## Exercise material
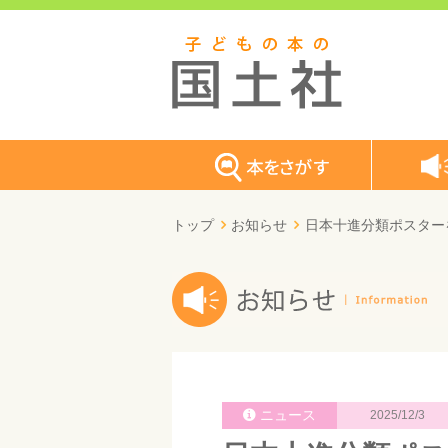
トップ
お知らせ
日本十進分類ポスター
ニュース
2025/12/3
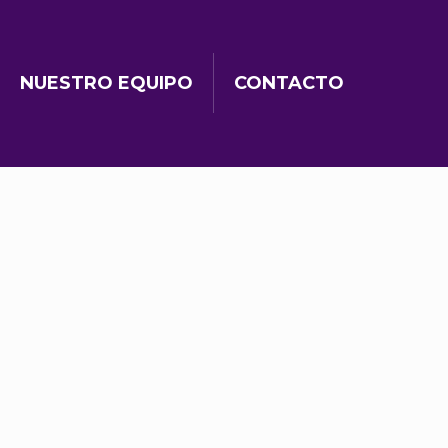
NUESTRO EQUIPO
CONTACTO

## Problem
From the first line to the last, write out the data exactly, dropping any pictures.

## The answer
トップ
お知らせ
日本十進分類ポスター
ニュース
2025/12/3
NUESTRO EQUIPO
CONTACTO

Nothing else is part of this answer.